- WORK REQUIRED: Output exactly the lines from the line that has "都度発送や分割発送、同梱発" through the last line of the data below, with no pictures.

(THE DATA)

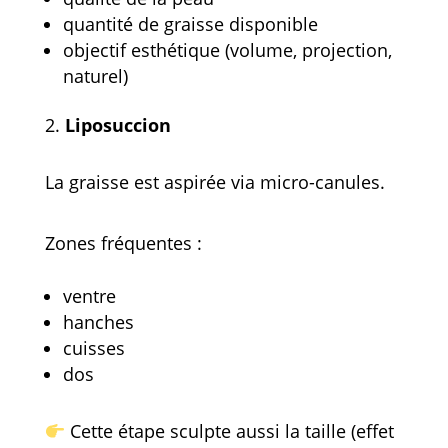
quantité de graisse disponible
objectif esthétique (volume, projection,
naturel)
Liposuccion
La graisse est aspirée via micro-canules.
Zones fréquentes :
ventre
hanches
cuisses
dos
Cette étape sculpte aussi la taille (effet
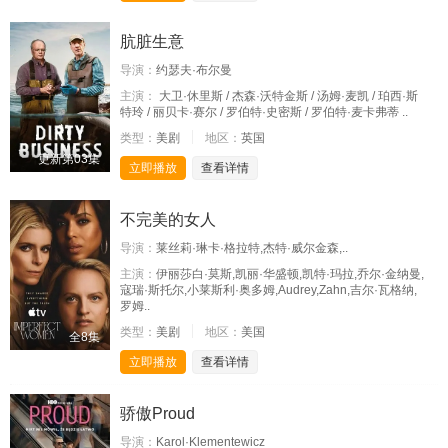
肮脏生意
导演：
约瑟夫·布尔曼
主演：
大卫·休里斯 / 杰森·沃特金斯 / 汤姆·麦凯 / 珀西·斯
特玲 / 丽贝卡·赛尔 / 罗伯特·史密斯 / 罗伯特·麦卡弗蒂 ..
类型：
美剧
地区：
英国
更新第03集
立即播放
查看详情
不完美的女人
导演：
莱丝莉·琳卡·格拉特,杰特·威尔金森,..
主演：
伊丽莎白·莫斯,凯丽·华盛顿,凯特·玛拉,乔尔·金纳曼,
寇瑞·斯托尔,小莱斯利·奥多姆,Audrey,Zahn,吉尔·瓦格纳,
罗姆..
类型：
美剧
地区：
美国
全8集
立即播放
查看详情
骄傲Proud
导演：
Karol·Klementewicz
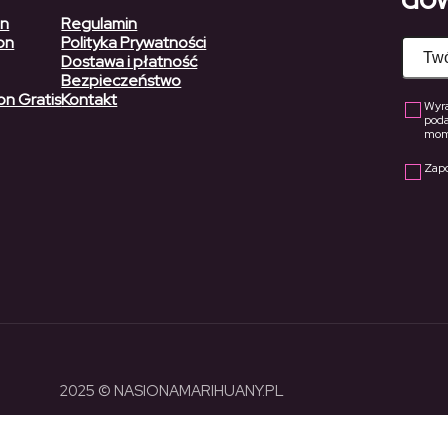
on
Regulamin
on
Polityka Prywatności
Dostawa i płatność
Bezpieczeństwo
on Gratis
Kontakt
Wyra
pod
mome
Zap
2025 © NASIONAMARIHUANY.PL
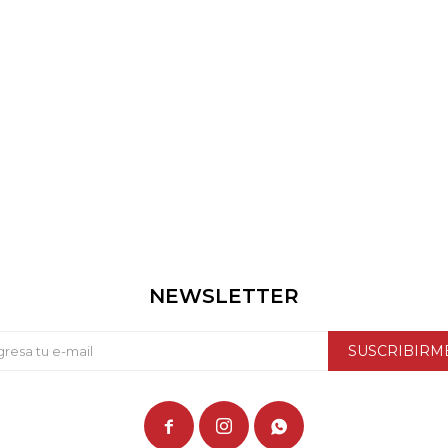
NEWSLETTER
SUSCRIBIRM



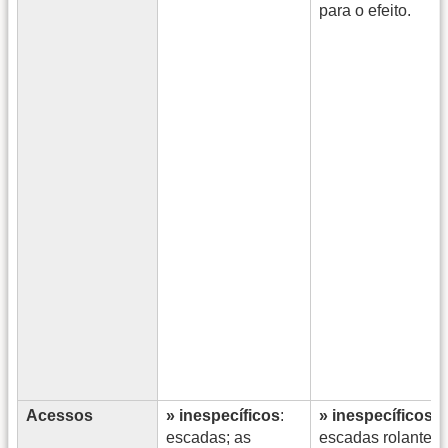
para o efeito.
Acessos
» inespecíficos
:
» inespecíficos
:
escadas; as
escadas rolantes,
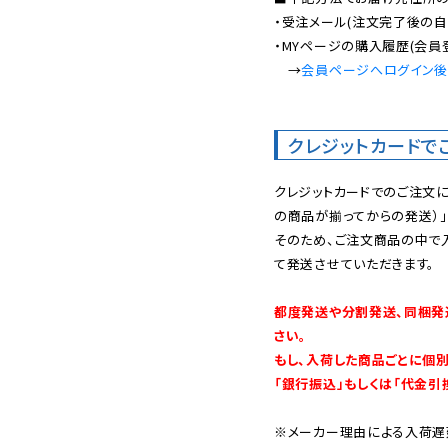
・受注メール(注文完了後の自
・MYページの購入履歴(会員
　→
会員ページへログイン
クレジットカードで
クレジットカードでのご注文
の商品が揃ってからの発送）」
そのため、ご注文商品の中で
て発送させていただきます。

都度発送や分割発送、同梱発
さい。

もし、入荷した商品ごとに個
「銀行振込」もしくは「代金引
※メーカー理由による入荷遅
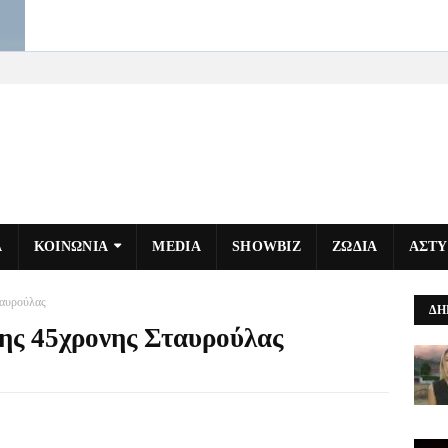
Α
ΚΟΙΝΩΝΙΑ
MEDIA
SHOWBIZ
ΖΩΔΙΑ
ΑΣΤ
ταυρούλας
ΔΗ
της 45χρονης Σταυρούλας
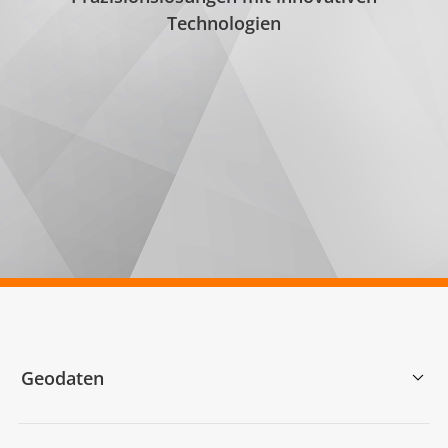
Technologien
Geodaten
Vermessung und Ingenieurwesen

(End THE DATA)

- RESULT BELOW:
都度発送や分割発送、同梱発
さい。

もし、入荷した商品ごとに個
「銀行振込」もしくは「代金引
※メーカー理由による入荷遅
Α
ΚΟΙΝΩΝΙΑ
MEDIA
SHOWBIZ
ΖΩΔΙΑ
ΑΣΤ
ταυρούλας
ΔΗ
της 45χρονης Σταυρούλας
Technologien
Geodaten
Vermessung und Ingenieurwesen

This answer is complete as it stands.